More than 200,000 Germans marched with political and religious leaders through Berlin yesterday evening to protest against a rising spectre of violent xenophobia and anti-Semitism that has shocked the country.
"Human dignity is untouchable, so says our constitution. We cannot and will not tolerate people becoming victims of violence because of their skin colour, religion or social status," said the German Chancellor, Mr Gerhard Schroder.
November 9th is a day that commemorates the best and worst in German history, a fact not lost on the those marching in Berlin yesterday.
Last night was the anniversary of the Nazi Kristallnacht, the Night of Broken Glass pogrom against Jews in 1938 when synagogues and Jewish businesses around Germany were burned down and 30,000 Jews were shipped off to death camps.
The date also marks the anniversaries of the founding of German democracy, Hitler's first attempt to gain power and the fall of the Berlin Wall in 1989.
The Chancellor was joined on the demonstration, called a "revolt of the decent", by well-known figures from German political and cultural life including Nobel literature laureate, Gunter Grass, and tennis stars Steffi Graf and Boris Becker.
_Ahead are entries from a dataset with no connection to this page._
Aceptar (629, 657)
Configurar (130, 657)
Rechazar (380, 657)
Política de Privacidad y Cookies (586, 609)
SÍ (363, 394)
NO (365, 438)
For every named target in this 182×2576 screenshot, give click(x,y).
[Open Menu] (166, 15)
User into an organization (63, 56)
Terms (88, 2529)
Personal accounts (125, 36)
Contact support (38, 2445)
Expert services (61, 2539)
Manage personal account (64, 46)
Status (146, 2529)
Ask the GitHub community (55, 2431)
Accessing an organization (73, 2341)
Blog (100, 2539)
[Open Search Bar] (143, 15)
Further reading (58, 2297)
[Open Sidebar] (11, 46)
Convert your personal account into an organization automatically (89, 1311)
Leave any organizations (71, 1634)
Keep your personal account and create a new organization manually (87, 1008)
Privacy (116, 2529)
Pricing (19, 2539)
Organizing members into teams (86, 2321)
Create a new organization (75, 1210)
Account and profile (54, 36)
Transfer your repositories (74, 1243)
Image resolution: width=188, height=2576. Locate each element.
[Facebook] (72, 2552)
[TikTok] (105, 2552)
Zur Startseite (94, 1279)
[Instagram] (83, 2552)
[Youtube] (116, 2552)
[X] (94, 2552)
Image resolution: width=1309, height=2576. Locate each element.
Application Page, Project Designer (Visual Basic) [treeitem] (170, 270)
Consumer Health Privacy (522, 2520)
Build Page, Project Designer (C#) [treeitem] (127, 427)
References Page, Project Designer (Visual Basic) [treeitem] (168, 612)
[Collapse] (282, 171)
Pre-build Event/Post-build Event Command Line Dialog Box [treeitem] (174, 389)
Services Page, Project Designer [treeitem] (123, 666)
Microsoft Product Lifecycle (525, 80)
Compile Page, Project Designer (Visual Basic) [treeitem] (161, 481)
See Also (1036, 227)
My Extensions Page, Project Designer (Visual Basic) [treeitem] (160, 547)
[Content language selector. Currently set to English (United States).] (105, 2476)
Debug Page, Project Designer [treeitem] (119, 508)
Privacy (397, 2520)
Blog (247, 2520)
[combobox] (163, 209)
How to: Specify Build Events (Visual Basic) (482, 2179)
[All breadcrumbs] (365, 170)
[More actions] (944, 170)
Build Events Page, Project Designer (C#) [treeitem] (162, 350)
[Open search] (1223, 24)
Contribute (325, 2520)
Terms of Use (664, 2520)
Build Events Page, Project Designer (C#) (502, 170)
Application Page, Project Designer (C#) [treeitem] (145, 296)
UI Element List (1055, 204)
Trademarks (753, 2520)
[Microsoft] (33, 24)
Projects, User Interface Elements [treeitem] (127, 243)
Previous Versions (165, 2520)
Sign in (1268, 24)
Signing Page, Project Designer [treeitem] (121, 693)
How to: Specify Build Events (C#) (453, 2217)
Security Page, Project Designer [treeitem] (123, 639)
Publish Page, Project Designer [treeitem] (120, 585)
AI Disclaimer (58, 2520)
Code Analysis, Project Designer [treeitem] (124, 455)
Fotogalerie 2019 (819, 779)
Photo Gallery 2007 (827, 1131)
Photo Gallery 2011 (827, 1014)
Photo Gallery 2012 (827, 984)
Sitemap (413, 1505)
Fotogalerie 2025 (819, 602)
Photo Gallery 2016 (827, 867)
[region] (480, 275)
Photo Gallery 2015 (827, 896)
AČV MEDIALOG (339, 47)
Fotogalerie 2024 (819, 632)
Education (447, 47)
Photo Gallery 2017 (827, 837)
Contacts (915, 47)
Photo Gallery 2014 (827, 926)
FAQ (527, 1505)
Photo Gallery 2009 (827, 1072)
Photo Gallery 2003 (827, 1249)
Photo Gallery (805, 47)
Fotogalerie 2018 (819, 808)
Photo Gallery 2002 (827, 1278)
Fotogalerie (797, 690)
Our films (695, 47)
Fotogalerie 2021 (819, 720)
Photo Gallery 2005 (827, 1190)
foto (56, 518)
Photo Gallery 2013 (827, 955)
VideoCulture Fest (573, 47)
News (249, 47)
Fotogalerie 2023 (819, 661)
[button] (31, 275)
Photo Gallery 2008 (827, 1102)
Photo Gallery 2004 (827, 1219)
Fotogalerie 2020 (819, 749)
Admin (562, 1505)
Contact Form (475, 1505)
The demonstration began with a wreath-laying ceremony to commemorate Kristallnacht in front of the synagogue on Oranienburgerstrasse, in the heart of Berlin's old Jewish neighbourhood.
The president of the central committee of Jews in Germany, Mr Paul Spiegel, said it was time for the majority of Germans who abhorred extreme-right violence to end their silence and show they had learned from history.
"We need a clear signal that the non-Jewish majority wants Jews and the Jewish community in this country," he said.
The demonstration moved slowly through the centre of the city to the Brandenburg Gate, focus of world attention with the fall of the Berlin Wall in 1989.
On a crisp November evening Pariser-Platz in front of the gate was once again thronged with people, parents with prams, students with banners and children with green "No to Neo-Nazis" balloons.
The demonstration continued late into the evening with Daniel Barenboim conducting Berlin's Staatskapelle Orchestra in Beethoven's Fifth Symphony in front of the Brandenburg Gate, as of last week covered in scaffolding until 2002.
The demonstration came a day after Mr Schroder and his cabinet agreed to press ahead with a ban on the far-right National Democratic Party (NPD). The federal government says the NPD has Nazi characteristics and holds it responsible for a wave of race-motivated attacks in Germany.
Today the federal parliament's upper house, the Bundesrat, is expected to approve an application to the constitutional court to ban the NPD.
Last Saturday 1,200 skinheads marched through Berlin protesting the proposed NPD ban, calling for "political discussion not political gags".
The issue of race-motivated violence has been forced to the top of the political agenda in Germany after a summer of high-profile attacks against racial minorities and synagogues.
The opposition Christian Democrats caused a furious debate about immigration and nationalism recently by saying that immigrants in Germany should integrate themselves into German society and conform to a German Leitkultur or "predominant culture".
Mr Schroder accused the conservatives of appealing to extremists to win votes.